Minard and New Hope Estates
Parish: St. Ann
The Minard and New Hope Estates were among the earliest estates to be established in Brown’s Town, St. Ann.
The estates became renown in Jamaica because of the work of Dr. Thomas Lecky. He was responsible for developing several breed of cows for the Jamaican farmers. His work in this regard brought Minard and by extension Jamaica to the attention of the world.
Minard was a pen primarily used for the grazing of animals. It also produced coffee and pimento. By 1882 this estate and the New Hope Estate comprised 1,794 acres of which 506 acres were in Guinea Grass, 1,144 acres in common pasture and pimento and another 150 acres in wood and ruinate. In 1973 Minard and New Hope estates were bought by Kaiser Bauxite Company.
Minard Great House which was destroyed by fire in 1997 was regarded as a fine example of early 18th century Jamaican Architecture. Originally, the building had two storeys comprising of cut stone and plaster construction. The features which make this building one of architectural significance include, an elegant double staircase which gives direct access to a porch on the upper level. Access to the upper level was also gained by an external cut stone stairway.
Today, the upper level no longer stands and the ground floor of the Great House remains in ruins. Vegetation has taken over a great portion of the ground floor’s cut stone construction and is currently holding the structure together in some areas.

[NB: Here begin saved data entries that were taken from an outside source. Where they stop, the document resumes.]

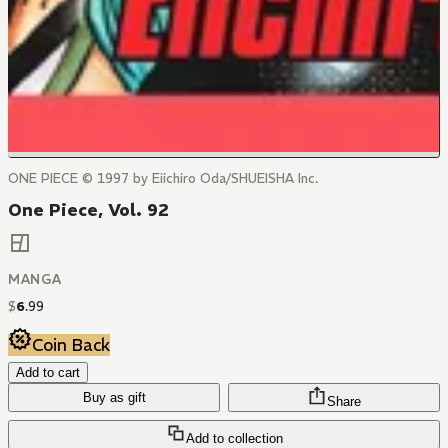
ONE PIECE © 1997 by Eiichiro Oda/SHUEISHA Inc.
One Piece, Vol. 92
MANGA
$
6
.
99
Coin Back
Add to cart
Buy as gift
Share
Add to collection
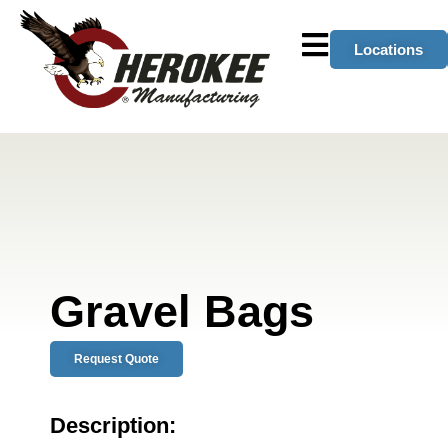
Locations
Gravel Bags
Request Quote
Description:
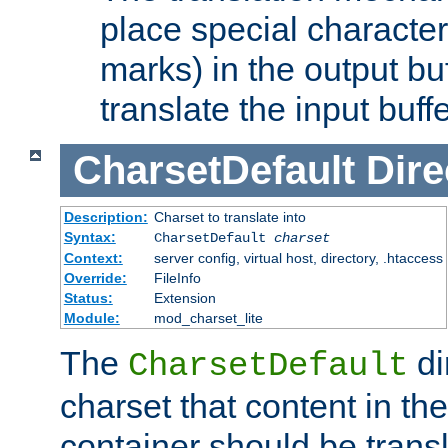
place special character
marks) in the output bu
translate the input buffe
CharsetDefault
Dire
Description:
Charset to translate into
Syntax:
CharsetDefault
charset
Context:
server config, virtual host, directory, .htaccess
Override:
FileInfo
Status:
Extension
Module:
mod_charset_lite
The
di
CharsetDefault
charset that content in th
container should be transl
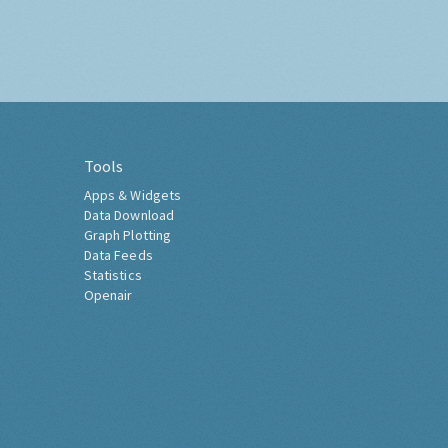
Tools
Apps & Widgets
Data Download
Graph Plotting
Data Feeds
Statistics
Openair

The New Hope Great house was once the home of the Resident Magistrate of the parish. It is constructed of cut stone and is of a typical Georgian architectural style (1714-1837). Simplicity in construction was achieved through a basic rectangular design, repetition of floor area on levels, symmetrical axis and a hip roof. Materials and features of this building are cut stones walls with a plastered finish, wooden double horizontal pivot windows, a wooden double door, and a hip roof with shingle finish.
Much has changed at the Minard and New Hope Estates over the years but its significance has remained as an important agricultural site. It is still used for the rearing and breeding of cows. It is also used for the staging of agricultural shows. The remains of the Great Houses on the site are a reminder of era when the plantocracy ruled supreme.